Captain Arthur Hastings is a fictional character created by Agatha Christie as the companion-chronicler and best friend of the Belgian detective, Hercule Poirot. He serves as a narrator and the overall deuteragonist in most of Poirot novels.
He is a former British Army officer, who is brave and has courage. Poirot sometimes likes to tease Hastings about being dim-witted at times, but he clearly enjoys the Captain's company. Hastings represents the traditional English gentleman—not too bright but absolutely scrupulous, a throwback to the Victorian-era gentleman who is always concerned about "fair play".

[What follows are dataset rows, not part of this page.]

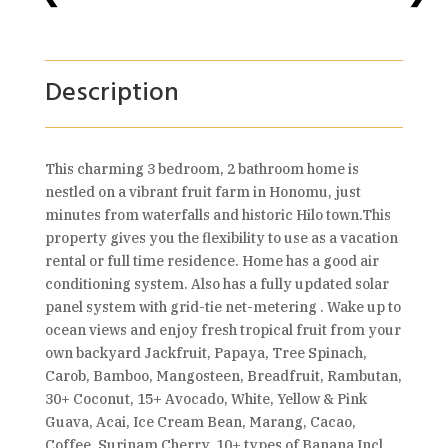
Description
This charming 3 bedroom, 2 bathroom home is
nestled on a vibrant fruit farm in Honomu, just
minutes from waterfalls and historic Hilo town.This
property gives you the flexibility to use as a vacation
rental or full time residence. Home has a good air
conditioning system. Also has a fully updated solar
panel system with grid-tie net-metering . Wake up to
ocean views and enjoy fresh tropical fruit from your
own backyard Jackfruit, Papaya, Tree Spinach,
Carob, Bamboo, Mangosteen, Breadfruit, Rambutan,
30+ Coconut, 15+ Avocado, White, Yellow & Pink
Guava, Acai, Ice Cream Bean, Marang, Cacao,
Coffee, Surinam Cherry, 10+ types of Banana Incl.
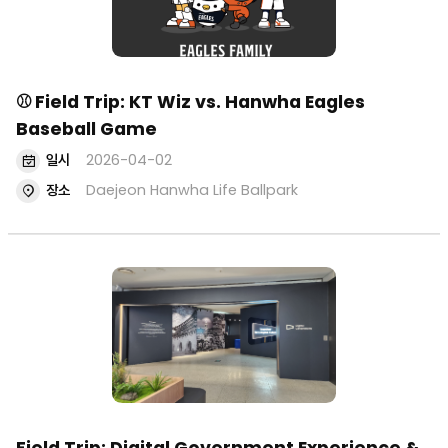
⚾ Field Trip: KT Wiz vs. Hanwha Eagles
Baseball Game
일시
2026-04-02
장소
Daejeon Hanwha Life Ballpark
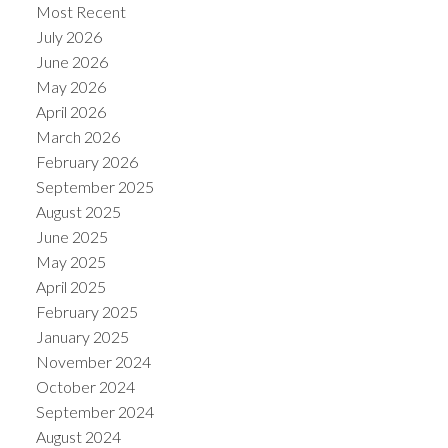
Most Recent
July 2026
June 2026
May 2026
April 2026
March 2026
February 2026
September 2025
August 2025
June 2025
May 2025
April 2025
February 2025
January 2025
November 2024
October 2024
September 2024
August 2024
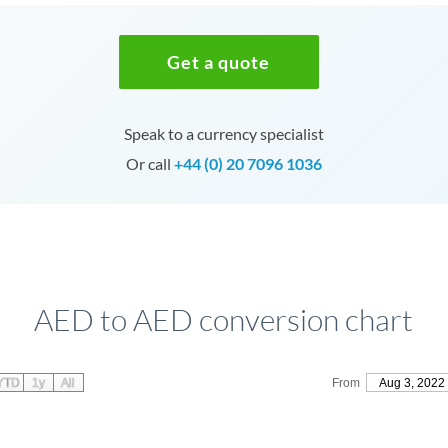
Get a quote
Speak to a currency specialist
Or call
+44 (0) 20 7096 1036
AED to AED conversion chart
YTD
1y
All
From
Aug 3, 2022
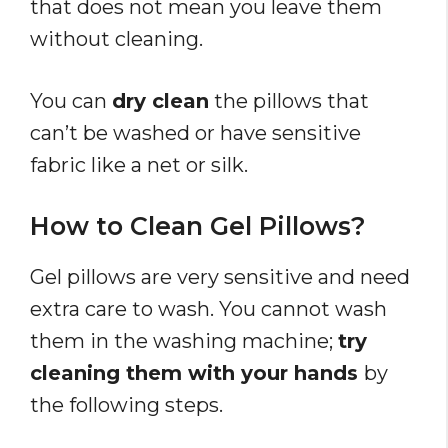
that does not mean you leave them
without cleaning.
You can
dry clean
the pillows that
can’t be washed or have sensitive
fabric like a net or silk.
How to Clean Gel Pillows?
Gel pillows are very sensitive and need
extra care to wash. You cannot wash
them in the washing machine;
try
cleaning them with your hands
by
the following steps.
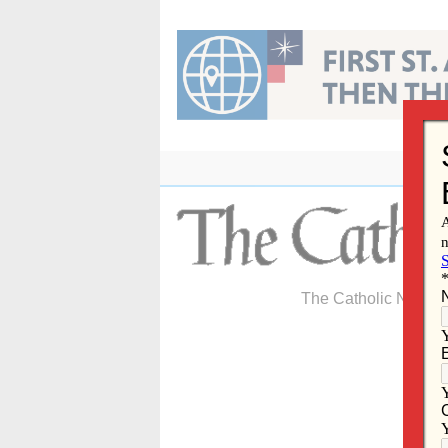
Skip
to
content
The Catholic Newspa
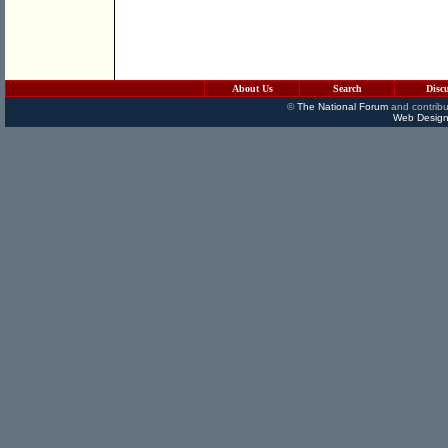
About Us
Search
Disc
©
The National Forum
and contribu
Web Design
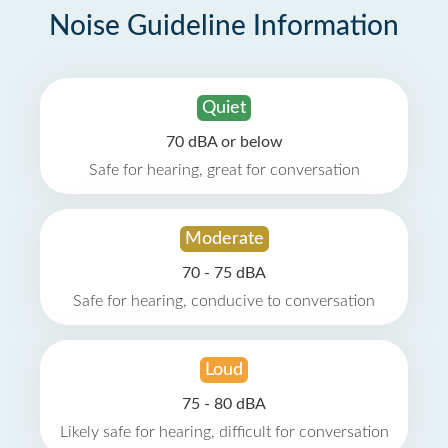
Noise Guideline Information
Quiet
70 dBA or below
Safe for hearing, great for conversation
Moderate
70 - 75 dBA
Safe for hearing, conducive to conversation
Loud
75 - 80 dBA
Likely safe for hearing, difficult for conversation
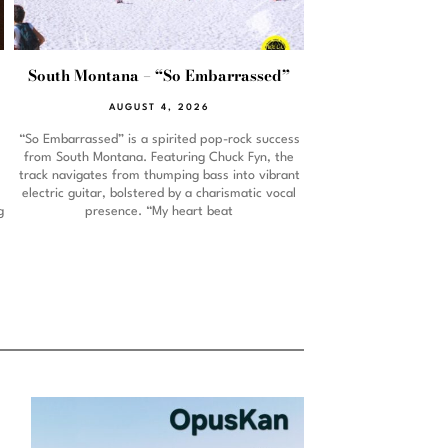
South Montana – “So Embarrassed”
AUGUST 4, 2026
“So Embarrassed” is a spirited pop-rock success
from South Montana. Featuring Chuck Fyn, the
track navigates from thumping bass into vibrant
electric guitar, bolstered by a charismatic vocal
g
presence. “My heart beat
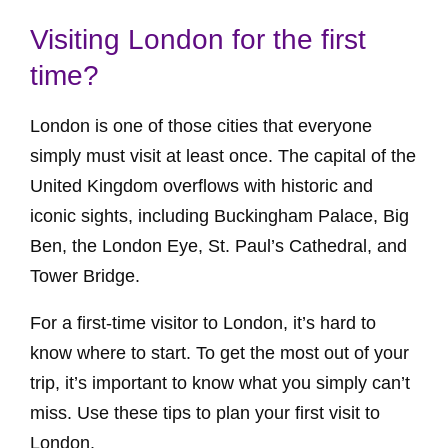
Visiting London for the first
time?
London is one of those cities that everyone
simply must visit at least once. The capital of the
United Kingdom overflows with historic and
iconic sights, including Buckingham Palace, Big
Ben, the London Eye, St. Paul’s Cathedral, and
Tower Bridge.
For a first-time visitor to London, it’s hard to
know where to start. To get the most out of your
trip, it’s important to know what you simply can’t
miss. Use these tips to plan your first visit to
London.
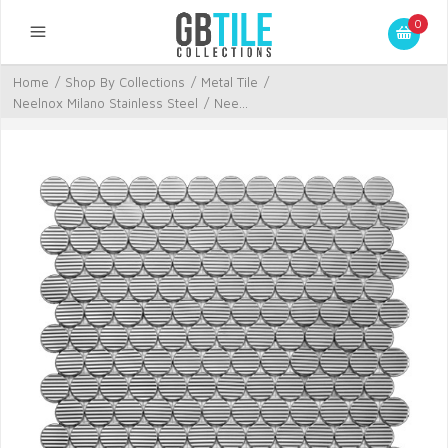
0
Home
/
Shop By Collections
/
Metal Tile
/
Neelnox Milano Stainless Steel
/
Nee...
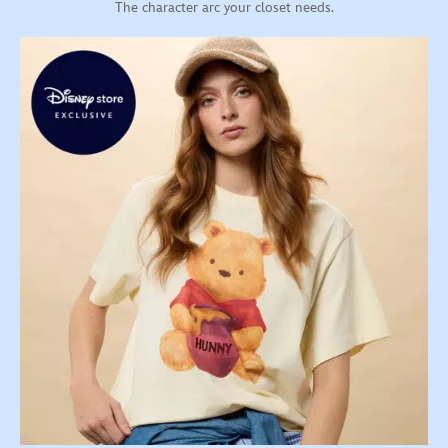
The character arc your closet needs.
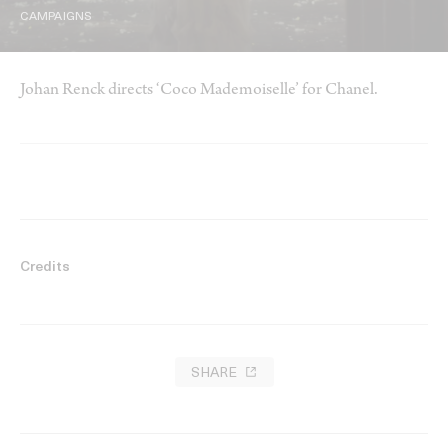
CAMPAIGNS
Johan Renck directs ‘Coco Mademoiselle’ for Chanel.
Credits
SHARE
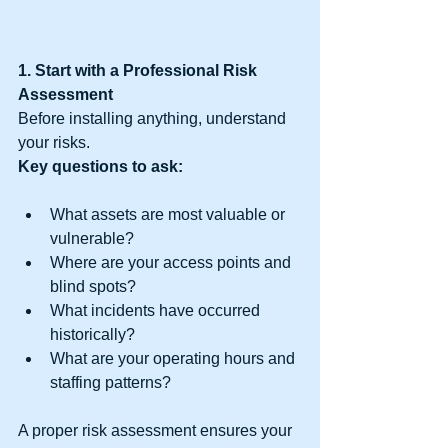
1. Start with a Professional Risk 
Assessment
Before installing anything, understand 
your risks.
Key questions to ask:
What assets are most valuable or 
vulnerable?
Where are your access points and 
blind spots?
What incidents have occurred 
historically?
What are your operating hours and 
staffing patterns?
A proper risk assessment ensures your 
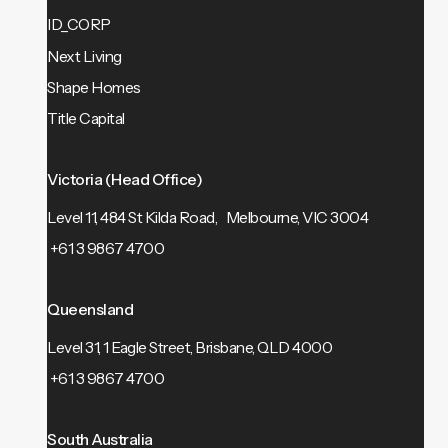
ID_CORP
Next Living
Shape Homes
Title Capital
Victoria (Head Office)
Level 11, 484 St Kilda Road, Melbourne, VIC 3004
+61 3 9867 4700
Queensland
Level 31, 1 Eagle Street, Brisbane, QLD 4000
+61 3 9867 4700
South Australia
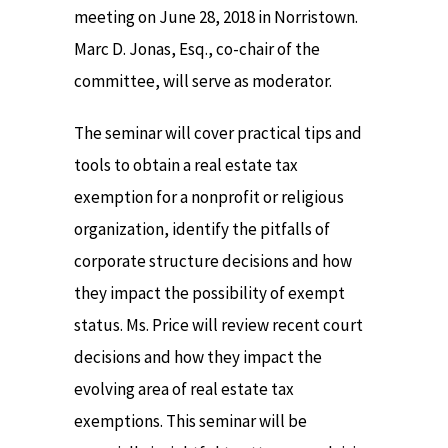
meeting on June 28, 2018 in Norristown.
Marc D. Jonas, Esq., co-chair of the
committee, will serve as moderator.
The seminar will cover practical tips and
tools to obtain a real estate tax
exemption for a nonprofit or religious
organization, identify the pitfalls of
corporate structure decisions and how
they impact the possibility of exempt
status. Ms. Price will review recent court
decisions and how they impact the
evolving area of real estate tax
exemptions. This seminar will be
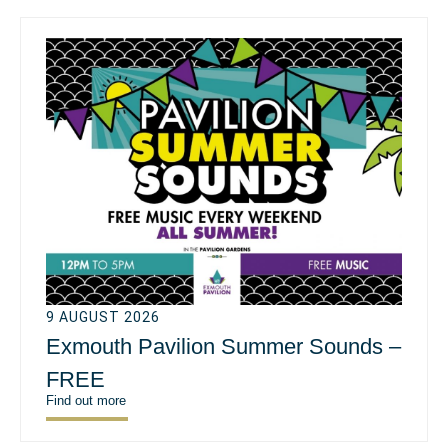
9 AUGUST 2026
Exmouth Pavilion Summer Sounds –
FREE
Find out more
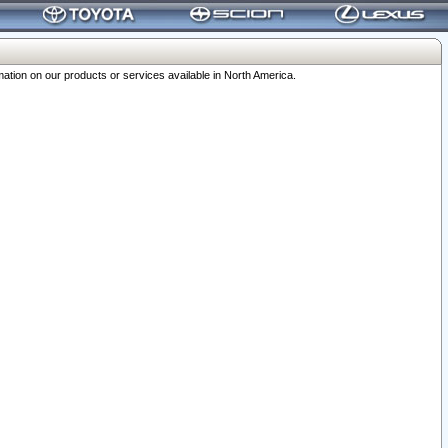
ation on our products or services available in North America.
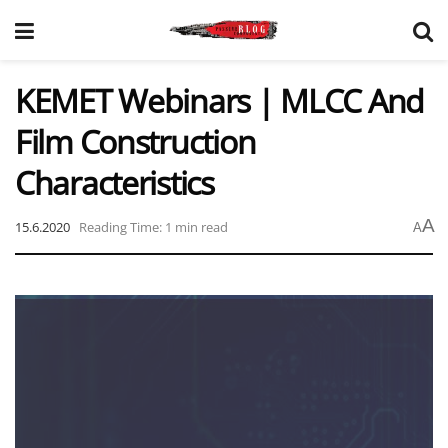
KEMET Webinars | MLCC And
Film Construction
Characteristics
A
15.6.2020
Reading Time: 1 min read
A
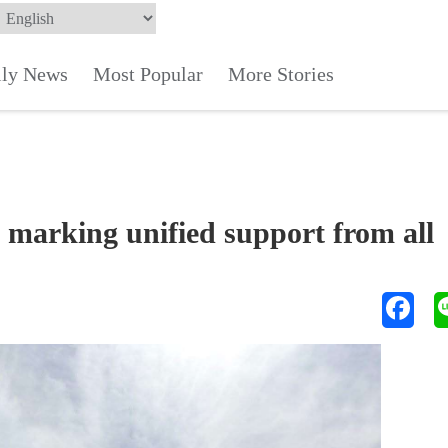
ily News
Most Popular
More Stories
marking unified support from all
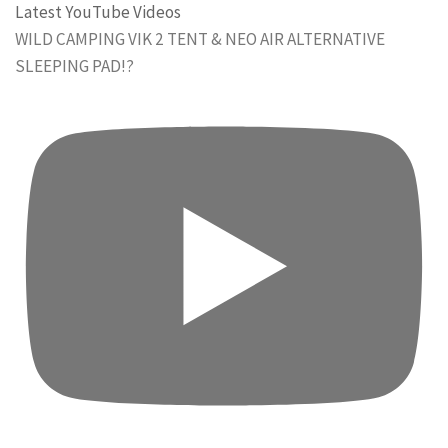
Latest YouTube Videos
WILD CAMPING VIK 2 TENT & NEO AIR ALTERNATIVE
SLEEPING PAD!?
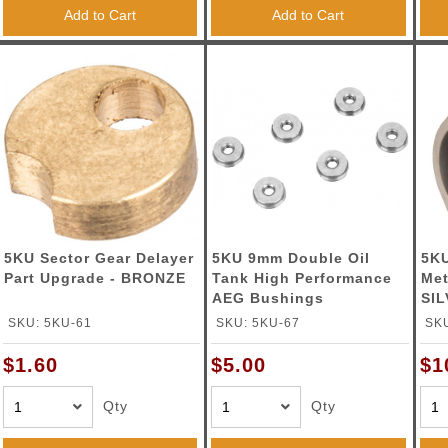
ble Triggers
Add to Cart
Add to Cart
5KU Sector Gear Delayer
5KU 9mm Double Oil
5KU
Part Upgrade - BRONZE
Tank High Performance
Met
AEG Bushings
SI
SKU: 5KU-61
SKU: 5KU-67
SKU
$1.60
$5.00
$1
Qty
Qty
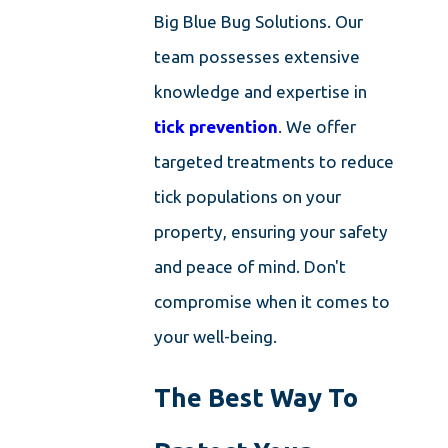
Big Blue Bug Solutions. Our
team possesses extensive
knowledge and expertise in
tick prevention
. We offer
targeted treatments to reduce
tick populations on your
property, ensuring your safety
and peace of mind. Don't
compromise when it comes to
your well-being.
The Best Way To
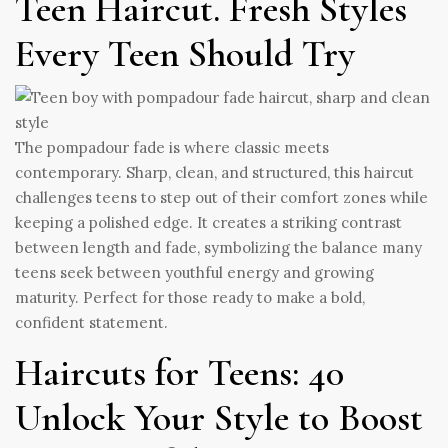
Teen Haircut. Fresh Styles
Every Teen Should Try
The pompadour fade is where classic meets
contemporary. Sharp, clean, and structured, this haircut
challenges teens to step out of their comfort zones while
keeping a polished edge. It creates a striking contrast
between length and fade, symbolizing the balance many
teens seek between youthful energy and growing
maturity. Perfect for those ready to make a bold,
confident statement.
Haircuts for Teens: 40
Unlock Your Style to Boost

Arthur Hastings makes his debut in 'the mysterious affair at styles' on the 16th of July 1916. This is where he meets Poirot for the first time. We know little about him other than that he was injured in the First World War and is a friend of the Cavendishes. In 'the murder on the links', he meets his future wife, Dulcie Duveen, a dark haired, music-hall singer, actress and acrobat, who he calls Cinders (short for Cinderella). He moves to the Argentine where he buys a ranch, but nevertheless is no stranger to his good friend, Hercule Poirot. He has four children: one son in the navy, one son married and running the cattle ranch in Argentina, one daughter, Grace, married and living in India, and one daughter, Judith, his favourite although he admits he understands her least of all, secretary to Dr. Franklin, a specialist in the study of tropical disease. By 'Curtain', Hastings is a widower.
Hastings appears in most of the Poirot short stories, but features in only 8 novels: The Mysterious Affair at Styles, Murder on the Links, The Big Four, Peril at End House, the ABC Murders, Lord Edgware Dies, Dumb Witness and, of course, Curtain.
He is known for his weakness for auburn-haired women, as well as his old-fashioned chivalry, often playing the knight in shining armour. He is a traditional gentleman and has a tendency to view life through rose-coloured glasses, always seeing the best in people.